* **EXERCISE**: The entries below contain a line with "Hukuksal Boyutu" and a line with "camping Drusus". Retype exactly everything from the first down to the second, both included, and nothing else.

* **SOURCE DATA**:

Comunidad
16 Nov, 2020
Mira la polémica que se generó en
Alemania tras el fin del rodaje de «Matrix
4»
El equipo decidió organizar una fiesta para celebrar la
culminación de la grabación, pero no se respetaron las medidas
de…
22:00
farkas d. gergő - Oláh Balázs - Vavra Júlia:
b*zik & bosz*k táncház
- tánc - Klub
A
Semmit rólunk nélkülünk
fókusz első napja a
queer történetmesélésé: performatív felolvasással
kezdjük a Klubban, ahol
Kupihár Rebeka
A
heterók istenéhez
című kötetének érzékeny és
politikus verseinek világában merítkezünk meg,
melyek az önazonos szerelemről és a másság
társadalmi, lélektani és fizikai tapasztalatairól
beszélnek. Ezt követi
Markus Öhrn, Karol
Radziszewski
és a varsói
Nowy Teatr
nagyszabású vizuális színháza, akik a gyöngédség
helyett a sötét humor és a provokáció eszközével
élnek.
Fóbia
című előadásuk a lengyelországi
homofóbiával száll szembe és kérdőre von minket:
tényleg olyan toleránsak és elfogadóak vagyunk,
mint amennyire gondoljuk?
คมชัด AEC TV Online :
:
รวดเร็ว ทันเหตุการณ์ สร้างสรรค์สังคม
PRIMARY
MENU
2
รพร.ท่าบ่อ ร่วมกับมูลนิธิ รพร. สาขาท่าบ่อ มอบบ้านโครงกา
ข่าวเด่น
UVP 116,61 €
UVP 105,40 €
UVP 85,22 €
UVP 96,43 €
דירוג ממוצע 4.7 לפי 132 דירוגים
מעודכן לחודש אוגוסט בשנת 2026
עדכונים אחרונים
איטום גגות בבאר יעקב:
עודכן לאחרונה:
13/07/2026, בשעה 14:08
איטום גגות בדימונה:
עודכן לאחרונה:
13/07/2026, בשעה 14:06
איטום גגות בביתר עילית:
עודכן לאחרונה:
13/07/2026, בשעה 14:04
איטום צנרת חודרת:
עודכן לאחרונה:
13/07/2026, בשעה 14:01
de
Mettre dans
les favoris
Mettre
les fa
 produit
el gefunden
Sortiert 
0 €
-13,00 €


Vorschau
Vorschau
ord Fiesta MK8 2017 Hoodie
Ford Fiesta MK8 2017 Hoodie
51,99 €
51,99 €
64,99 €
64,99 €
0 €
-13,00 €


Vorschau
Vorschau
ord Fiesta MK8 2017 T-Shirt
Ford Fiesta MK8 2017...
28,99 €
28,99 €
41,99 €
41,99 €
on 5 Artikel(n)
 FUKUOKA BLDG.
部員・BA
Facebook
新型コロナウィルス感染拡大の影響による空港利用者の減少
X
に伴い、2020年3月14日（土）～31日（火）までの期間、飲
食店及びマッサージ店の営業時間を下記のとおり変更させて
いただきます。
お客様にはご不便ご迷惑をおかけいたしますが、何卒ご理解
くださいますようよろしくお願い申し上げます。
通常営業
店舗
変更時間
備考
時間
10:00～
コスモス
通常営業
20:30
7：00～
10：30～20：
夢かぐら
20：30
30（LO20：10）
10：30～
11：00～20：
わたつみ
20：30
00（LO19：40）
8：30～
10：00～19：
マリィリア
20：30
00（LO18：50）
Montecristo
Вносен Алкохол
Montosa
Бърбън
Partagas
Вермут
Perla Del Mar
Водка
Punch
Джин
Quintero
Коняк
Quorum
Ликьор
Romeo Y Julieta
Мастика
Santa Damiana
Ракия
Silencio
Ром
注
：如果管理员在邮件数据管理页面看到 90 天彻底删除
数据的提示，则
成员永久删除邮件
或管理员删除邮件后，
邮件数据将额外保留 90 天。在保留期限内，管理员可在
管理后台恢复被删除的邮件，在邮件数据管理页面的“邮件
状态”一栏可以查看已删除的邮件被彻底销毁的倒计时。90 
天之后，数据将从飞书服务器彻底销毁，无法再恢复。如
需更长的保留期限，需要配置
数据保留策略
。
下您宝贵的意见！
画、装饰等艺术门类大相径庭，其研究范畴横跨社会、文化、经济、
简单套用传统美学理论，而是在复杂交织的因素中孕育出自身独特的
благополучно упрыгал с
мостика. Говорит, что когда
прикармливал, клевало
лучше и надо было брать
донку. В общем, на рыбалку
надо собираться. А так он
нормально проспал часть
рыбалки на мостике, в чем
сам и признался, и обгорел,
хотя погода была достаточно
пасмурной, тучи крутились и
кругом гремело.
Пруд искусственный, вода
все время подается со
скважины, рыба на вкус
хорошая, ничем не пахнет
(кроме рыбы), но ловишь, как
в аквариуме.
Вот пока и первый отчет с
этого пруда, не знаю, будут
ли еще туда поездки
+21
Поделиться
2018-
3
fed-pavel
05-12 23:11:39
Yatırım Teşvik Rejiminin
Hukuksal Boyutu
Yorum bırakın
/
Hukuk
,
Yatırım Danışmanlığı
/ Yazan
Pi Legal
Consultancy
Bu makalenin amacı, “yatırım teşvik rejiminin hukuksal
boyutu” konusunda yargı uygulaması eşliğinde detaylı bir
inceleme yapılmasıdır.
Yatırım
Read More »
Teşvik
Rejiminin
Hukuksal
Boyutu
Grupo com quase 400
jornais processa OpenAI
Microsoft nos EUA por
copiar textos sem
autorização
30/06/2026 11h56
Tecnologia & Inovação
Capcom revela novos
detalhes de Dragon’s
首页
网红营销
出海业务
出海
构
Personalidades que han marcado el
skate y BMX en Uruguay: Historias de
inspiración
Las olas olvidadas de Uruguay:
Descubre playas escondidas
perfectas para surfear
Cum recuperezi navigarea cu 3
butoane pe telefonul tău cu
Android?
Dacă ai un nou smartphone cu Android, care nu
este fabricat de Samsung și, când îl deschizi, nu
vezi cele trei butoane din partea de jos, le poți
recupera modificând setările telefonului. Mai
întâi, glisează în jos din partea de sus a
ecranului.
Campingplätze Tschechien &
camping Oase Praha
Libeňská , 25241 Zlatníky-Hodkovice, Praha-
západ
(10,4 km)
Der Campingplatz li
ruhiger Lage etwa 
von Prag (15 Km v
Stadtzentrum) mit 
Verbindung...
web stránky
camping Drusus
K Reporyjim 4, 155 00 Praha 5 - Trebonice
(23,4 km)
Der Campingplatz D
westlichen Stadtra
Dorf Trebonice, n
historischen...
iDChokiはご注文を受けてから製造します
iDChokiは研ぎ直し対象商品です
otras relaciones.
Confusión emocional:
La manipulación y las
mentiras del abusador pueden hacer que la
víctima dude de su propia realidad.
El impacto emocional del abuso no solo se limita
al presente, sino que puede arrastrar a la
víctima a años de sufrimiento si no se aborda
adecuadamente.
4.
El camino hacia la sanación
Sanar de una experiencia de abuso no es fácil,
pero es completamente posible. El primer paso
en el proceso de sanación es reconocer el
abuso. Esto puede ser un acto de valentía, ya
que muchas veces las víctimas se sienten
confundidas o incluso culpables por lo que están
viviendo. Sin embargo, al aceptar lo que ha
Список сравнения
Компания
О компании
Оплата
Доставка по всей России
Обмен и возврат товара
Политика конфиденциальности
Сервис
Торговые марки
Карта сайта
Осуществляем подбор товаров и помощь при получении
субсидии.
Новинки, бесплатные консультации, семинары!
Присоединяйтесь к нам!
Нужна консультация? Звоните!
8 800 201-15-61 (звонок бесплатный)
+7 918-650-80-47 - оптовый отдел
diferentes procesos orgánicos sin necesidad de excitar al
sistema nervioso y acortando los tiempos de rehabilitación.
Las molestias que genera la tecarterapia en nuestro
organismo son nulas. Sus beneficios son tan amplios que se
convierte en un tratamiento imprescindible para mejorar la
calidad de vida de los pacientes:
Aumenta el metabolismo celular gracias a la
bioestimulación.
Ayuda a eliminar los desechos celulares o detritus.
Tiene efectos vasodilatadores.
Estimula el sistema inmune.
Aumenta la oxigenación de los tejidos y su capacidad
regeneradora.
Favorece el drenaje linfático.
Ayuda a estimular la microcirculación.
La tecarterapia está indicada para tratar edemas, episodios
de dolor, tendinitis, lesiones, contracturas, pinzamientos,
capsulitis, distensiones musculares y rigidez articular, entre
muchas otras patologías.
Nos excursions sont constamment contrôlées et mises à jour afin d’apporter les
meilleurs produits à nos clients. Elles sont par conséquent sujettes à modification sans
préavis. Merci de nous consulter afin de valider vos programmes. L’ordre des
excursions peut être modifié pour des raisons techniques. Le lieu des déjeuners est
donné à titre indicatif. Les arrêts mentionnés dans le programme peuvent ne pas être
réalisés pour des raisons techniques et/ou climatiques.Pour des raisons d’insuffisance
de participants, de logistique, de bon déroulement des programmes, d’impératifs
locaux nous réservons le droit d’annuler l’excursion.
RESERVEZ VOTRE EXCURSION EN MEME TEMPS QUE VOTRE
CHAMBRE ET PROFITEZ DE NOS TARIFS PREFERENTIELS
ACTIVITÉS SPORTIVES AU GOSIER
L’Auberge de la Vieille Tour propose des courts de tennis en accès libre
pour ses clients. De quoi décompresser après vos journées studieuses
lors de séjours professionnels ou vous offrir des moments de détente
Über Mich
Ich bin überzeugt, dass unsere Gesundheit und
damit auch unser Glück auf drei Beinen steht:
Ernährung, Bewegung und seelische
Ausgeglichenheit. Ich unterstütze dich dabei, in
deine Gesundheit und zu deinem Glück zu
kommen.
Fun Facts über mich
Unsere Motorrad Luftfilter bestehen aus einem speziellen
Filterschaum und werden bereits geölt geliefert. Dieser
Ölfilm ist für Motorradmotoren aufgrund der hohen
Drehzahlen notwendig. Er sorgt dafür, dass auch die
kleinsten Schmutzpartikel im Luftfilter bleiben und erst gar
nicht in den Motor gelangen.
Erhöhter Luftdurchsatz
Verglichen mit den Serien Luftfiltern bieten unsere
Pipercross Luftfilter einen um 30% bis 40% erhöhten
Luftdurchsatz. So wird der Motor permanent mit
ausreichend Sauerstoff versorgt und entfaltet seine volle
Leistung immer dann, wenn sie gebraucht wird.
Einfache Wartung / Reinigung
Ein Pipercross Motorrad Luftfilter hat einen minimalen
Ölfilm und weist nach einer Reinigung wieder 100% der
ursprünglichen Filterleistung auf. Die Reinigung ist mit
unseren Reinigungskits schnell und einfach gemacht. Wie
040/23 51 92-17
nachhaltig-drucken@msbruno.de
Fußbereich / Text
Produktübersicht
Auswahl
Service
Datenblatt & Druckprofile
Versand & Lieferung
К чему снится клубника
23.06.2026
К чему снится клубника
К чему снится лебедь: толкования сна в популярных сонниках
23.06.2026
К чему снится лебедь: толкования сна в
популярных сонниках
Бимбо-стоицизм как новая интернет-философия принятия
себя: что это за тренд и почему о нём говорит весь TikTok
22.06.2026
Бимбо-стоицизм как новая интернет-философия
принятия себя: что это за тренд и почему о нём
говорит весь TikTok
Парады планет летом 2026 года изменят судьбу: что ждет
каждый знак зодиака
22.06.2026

* **OUTPUT OF THE TASK**:
Hukuksal Boyutu
Yorum bırakın
/
Hukuk
,
Yatırım Danışmanlığı
/ Yazan
Pi Legal
Consultancy
Bu makalenin amacı, “yatırım teşvik rejiminin hukuksal
boyutu” konusunda yargı uygulaması eşliğinde detaylı bir
inceleme yapılmasıdır.
Yatırım
Read More »
Teşvik
Rejiminin
Hukuksal
Boyutu
Grupo com quase 400
jornais processa OpenAI
Microsoft nos EUA por
copiar textos sem
autorização
30/06/2026 11h56
Tecnologia & Inovação
Capcom revela novos
detalhes de Dragon’s
首页
网红营销
出海业务
出海
构
Personalidades que han marcado el
skate y BMX en Uruguay: Historias de
inspiración
Las olas olvidadas de Uruguay:
Descubre playas escondidas
perfectas para surfear
Cum recuperezi navigarea cu 3
butoane pe telefonul tău cu
Android?
Dacă ai un nou smartphone cu Android, care nu
este fabricat de Samsung și, când îl deschizi, nu
vezi cele trei butoane din partea de jos, le poți
recupera modificând setările telefonului. Mai
întâi, glisează în jos din partea de sus a
ecranului.
Campingplätze Tschechien &
camping Oase Praha
Libeňská , 25241 Zlatníky-Hodkovice, Praha-
západ
(10,4 km)
Der Campingplatz li
ruhiger Lage etwa 
von Prag (15 Km v
Stadtzentrum) mit 
Verbindung...
web stránky
camping Drusus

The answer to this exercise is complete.